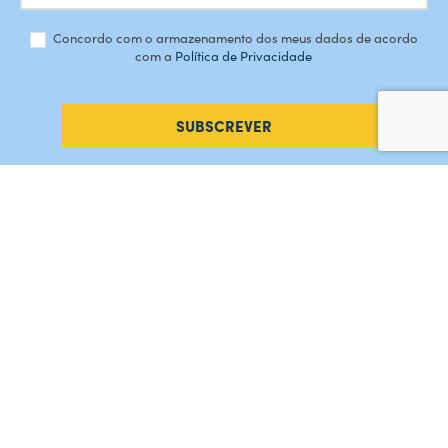
Concordo com o armazenamento dos meus dados de acordo
com a
Política de Privacidade
SUBSCREVER
#AMORDEPERDICAO
Como chegar
Contacte-nos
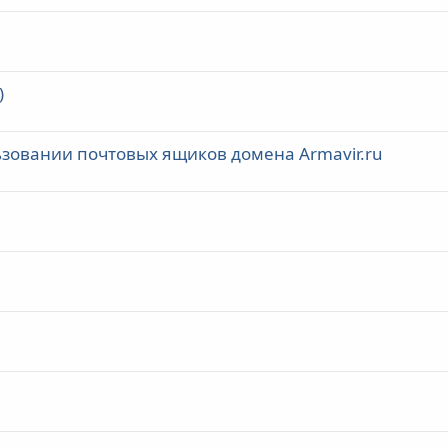
)
льзовании почтовых ящиков домена Armavir.ru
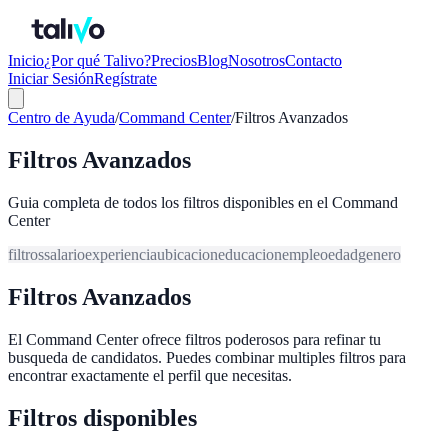
Inicio
¿Por qué Talivo?
Precios
Blog
Nosotros
Contacto
Iniciar Sesión
Regístrate
Centro de Ayuda
/
Command Center
/
Filtros Avanzados
Filtros Avanzados
Guia completa de todos los filtros disponibles en el Command
Center
filtros
salario
experiencia
ubicacion
educacion
empleo
edad
genero
Filtros Avanzados
El Command Center ofrece filtros poderosos para refinar tu
busqueda de candidatos. Puedes combinar multiples filtros para
encontrar exactamente el perfil que necesitas.
Filtros disponibles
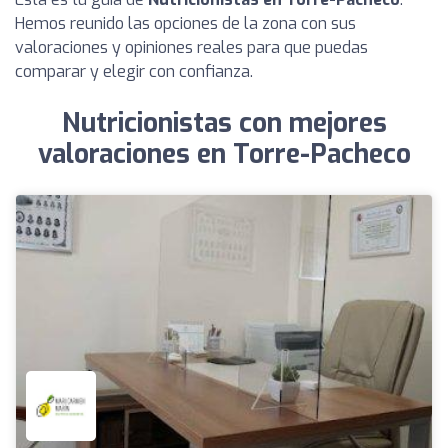
Hemos reunido las opciones de la zona con sus
valoraciones y opiniones reales para que puedas
comparar y elegir con confianza.
Nutricionistas con mejores
valoraciones en Torre-Pacheco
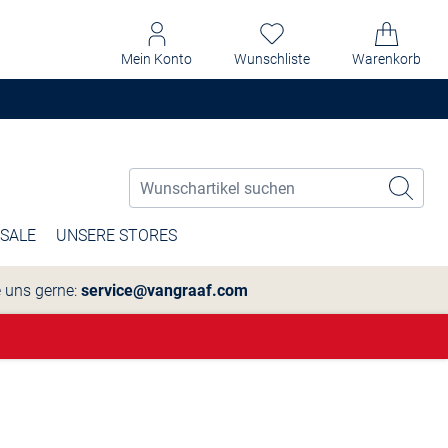
Mein Konto
Wunschliste
Warenkorb
SALE
UNSERE STORES
e uns gerne:
service@vangraaf.com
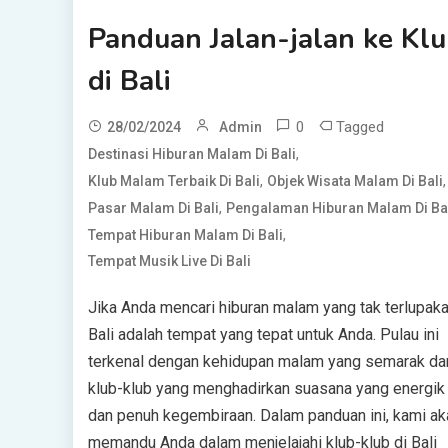
Panduan Jalan-jalan ke Kl
di Bali
0
Tagged
28/02/2024
Admin
,
Destinasi Hiburan Malam Di Bali
,
,
Klub Malam Terbaik Di Bali
Objek Wisata Malam Di Bali
,
Pasar Malam Di Bali
Pengalaman Hiburan Malam Di Ba
,
Tempat Hiburan Malam Di Bali
Tempat Musik Live Di Bali
Jika Anda mencari hiburan malam yang tak terlupaka
Bali adalah tempat yang tepat untuk Anda. Pulau ini
terkenal dengan kehidupan malam yang semarak da
klub-klub yang menghadirkan suasana yang energik
dan penuh kegembiraan. Dalam panduan ini, kami ak
memandu Anda dalam menjelajahi klub-klub di Bali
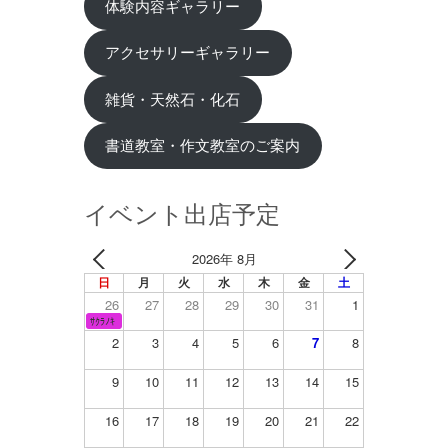
体験内容ギャラリー
アクセサリーギャラリー
雑貨・天然石・化石
書道教室・作文教室のご案内
イベント出店予定
2026年 8月
日
月
火
水
木
金
土
26
27
28
29
30
31
1
ｻｸﾗﾉｷ
2
3
4
5
6
7
8
9
10
11
12
13
14
15
16
17
18
19
20
21
22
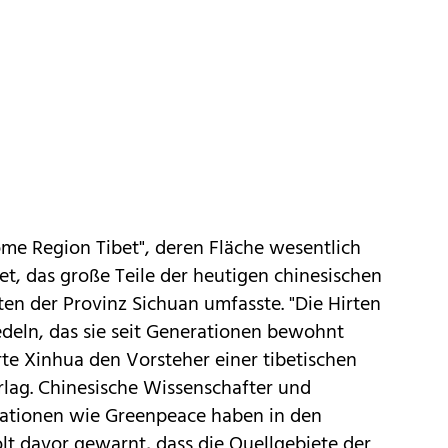
me Region Tibet", deren Fläche wesentlich
ibet, das große Teile der heutigen chinesischen
en der Provinz Sichuan umfasste. "Die Hirten
eln, das sie seit Generationen bewohnt
ierte Xinhua den Vorsteher einer tibetischen
rlag. Chinesische Wissenschafter und
sationen wie Greenpeace haben in den
t davor gewarnt, dass die Quellgebiete der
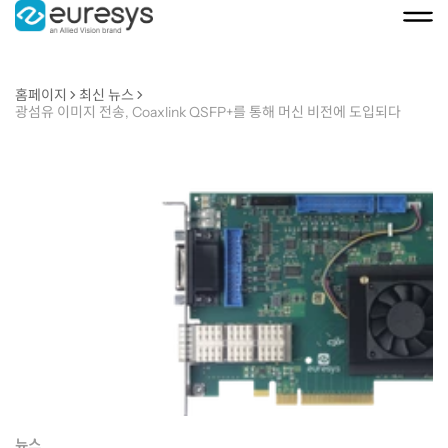
홈페이지
최신 뉴스
광섬유 이미지 전송, Coaxlink QSFP+를 통해 머신 비전에 도입되다
광
섬
유
이
미
뉴스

* _What is needed_
The answer must be an exact copy of the lines from the one containing "ibet, das große" through the last line of the records, and nothing else. Pictures do not belong in it.

* _Output of the task_
ibet, das große Teile der heutigen chinesischen
en der Provinz Sichuan umfasste. "Die Hirten
eln, das sie seit Generationen bewohnt
ierte Xinhua den Vorsteher einer tibetischen
rlag. Chinesische Wissenschafter und
sationen wie Greenpeace haben in den
t davor gewarnt, dass die Quellgebiete der
홈페이지
최신 뉴스
광섬유 이미지 전송, Coaxlink QSFP+를 통해 머신 비전에 도입되다
광
섬
유
이
미
뉴스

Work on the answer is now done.